# DIRECTIONS:
What's needed is an exact copy of all the data below, without pictures.

# INPUT DATA:
++++++++++++++++++++

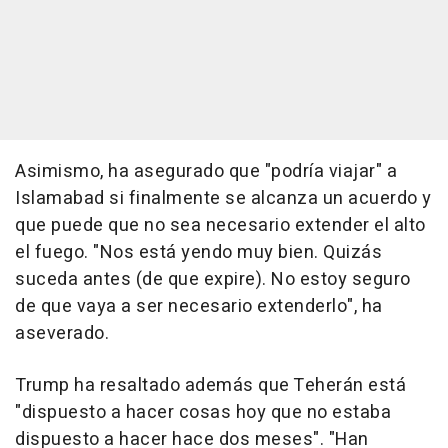
Asimismo, ha asegurado que "podría viajar" a
Islamabad si finalmente se alcanza un acuerdo y
que puede que no sea necesario extender el alto
el fuego. "Nos está yendo muy bien. Quizás
suceda antes (de que expire). No estoy seguro
de que vaya a ser necesario extenderlo", ha
aseverado.
Trump ha resaltado además que Teherán está
"dispuesto a hacer cosas hoy que no estaba
dispuesto a hacer hace dos meses". "Han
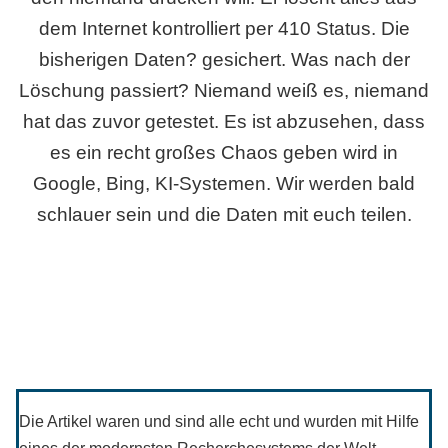
dem Internet kontrolliert per 410 Status. Die
bisherigen Daten? gesichert. Was nach der
Löschung passiert? Niemand weiß es, niemand
hat das zuvor getestet. Es ist abzusehen, dass
es ein recht großes Chaos geben wird in
Google, Bing, KI-Systemen. Wir werden bald
schlauer sein und die Daten mit euch teilen.
Die Artikel waren und sind alle echt und wurden mit Hilfe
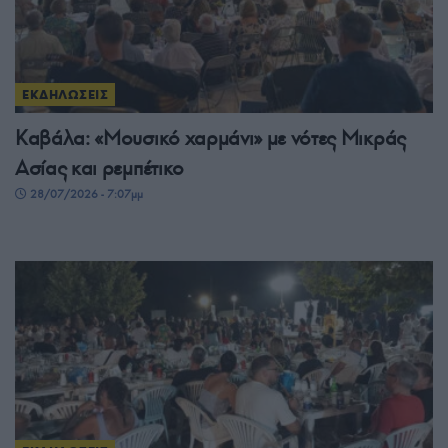
ΕΚΔΗΛΩΣΕΙΣ
Καβάλα: «Μουσικό χαρμάνι» με νότες Μικράς
Ασίας και ρεμπέτικο
28/07/2026 - 7:07μμ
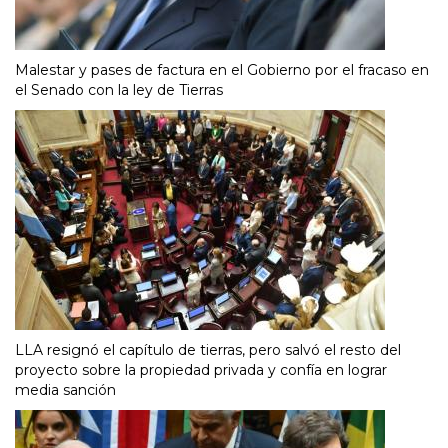
Malestar y pases de factura en el Gobierno por el fracaso en
el Senado con la ley de Tierras
LLA resignó el capítulo de tierras, pero salvó el resto del
proyecto sobre la propiedad privada y confía en lograr
media sanción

++++++++++++++++++++

# SOLUTION TO THIS PROBLEM:
Asimismo, ha asegurado que "podría viajar" a
Islamabad si finalmente se alcanza un acuerdo y
que puede que no sea necesario extender el alto
el fuego. "Nos está yendo muy bien. Quizás
suceda antes (de que expire). No estoy seguro
de que vaya a ser necesario extenderlo", ha
aseverado.
Trump ha resaltado además que Teherán está
"dispuesto a hacer cosas hoy que no estaba
dispuesto a hacer hace dos meses". "Han
dem Internet kontrolliert per 410 Status. Die
bisherigen Daten? gesichert. Was nach der
Löschung passiert? Niemand weiß es, niemand
hat das zuvor getestet. Es ist abzusehen, dass
es ein recht großes Chaos geben wird in
Google, Bing, KI-Systemen. Wir werden bald
schlauer sein und die Daten mit euch teilen.
Die Artikel waren und sind alle echt und wurden mit Hilfe
ΕΚΔΗΛΩΣΕΙΣ
Καβάλα: «Μουσικό χαρμάνι» με νότες Μικράς
Ασίας και ρεμπέτικο
28/07/2026 - 7:07μμ
Malestar y pases de factura en el Gobierno por el fracaso en
el Senado con la ley de Tierras
LLA resignó el capítulo de tierras, pero salvó el resto del
proyecto sobre la propiedad privada y confía en lograr
media sanción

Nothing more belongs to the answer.